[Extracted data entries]
....

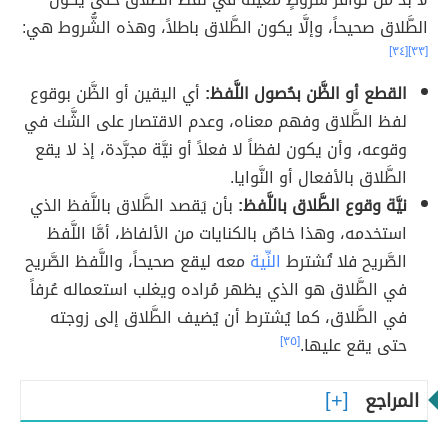
الطَّلاق صحيحاً، وإلَّا يكون الطَّلاق باطلاً، وهذه الشُّروط هي:
[٣٤]
[٣٣]
القطع أو الظَّن بحُصول اللَّفظ:
أي اليقين أو الظَّن بوقوع
لفظ الطَّلاق وفهم معناه، وعدم الاقتصار على الشَّك في
وقوعه، وأن يكون لفظاً لا فعلاً أو نيَّة مجرَّدة، إذ لا يقع
الطَّلاق بالأفعال أو النَّوايا.
نيَّة وقوع الطَّلاق باللَّفظ:
بأن يَقصد الطَّلاق باللَّفظ الذي
استخدمه، وهذا خاصٌ بالكنايات من الألفاظ، أمَّا اللَّفظ
الصَّريح فلا تُشترط
النِّية
معه ليقع صحيحاً، واللَّفظ الصَّريح
في الطَّلاق هو الذي يظهر مُراده ويغلب استعماله عُرفاً
في الطَّلاق، كما يُشترط أن يُضيف الطَّلاق إلى زوجته
حتى يقع عليها.
[٣٥]
المراجع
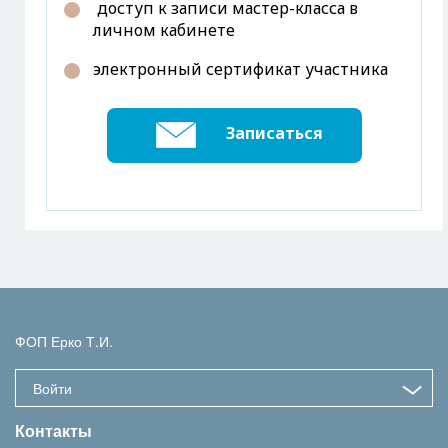
доступ к записи мастер-класса в
личном кабинете
электронный сертификат участника
Записаться
ФОП Ерко Т.И.
Войти
Контакты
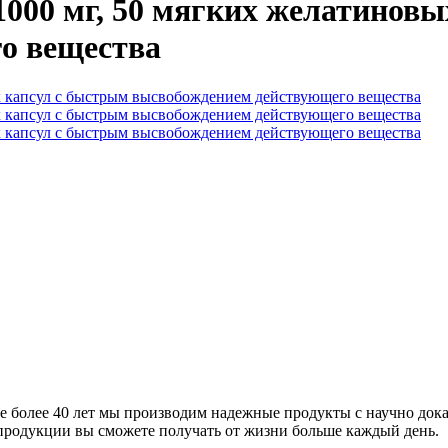
 1000 мг, 50 мягких желатинов
о вещества
ние более 40 лет мы производим надежные продукты с научно док
продукции вы сможете получать от жизни больше каждый день.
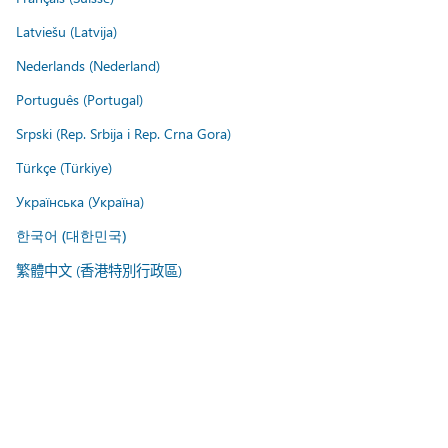
Latviešu (Latvija)
Nederlands (Nederland)
Português (Portugal)
Srpski (Rep. Srbija i Rep. Crna Gora)
Türkçe (Türkiye)
Українська (Україна)
한국어 (대한민국)
繁體中文 (香港特別行政區)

....

■ Your objective ■
If a line of the entries holds the word "صحيحا", copy it out.

■ Task result ■
الطَّلاق صحيحاً، وإلَّا يكون الطَّلاق باطلاً، وهذه الشُّروط هي:
معه ليقع صحيحاً، واللَّفظ الصَّريح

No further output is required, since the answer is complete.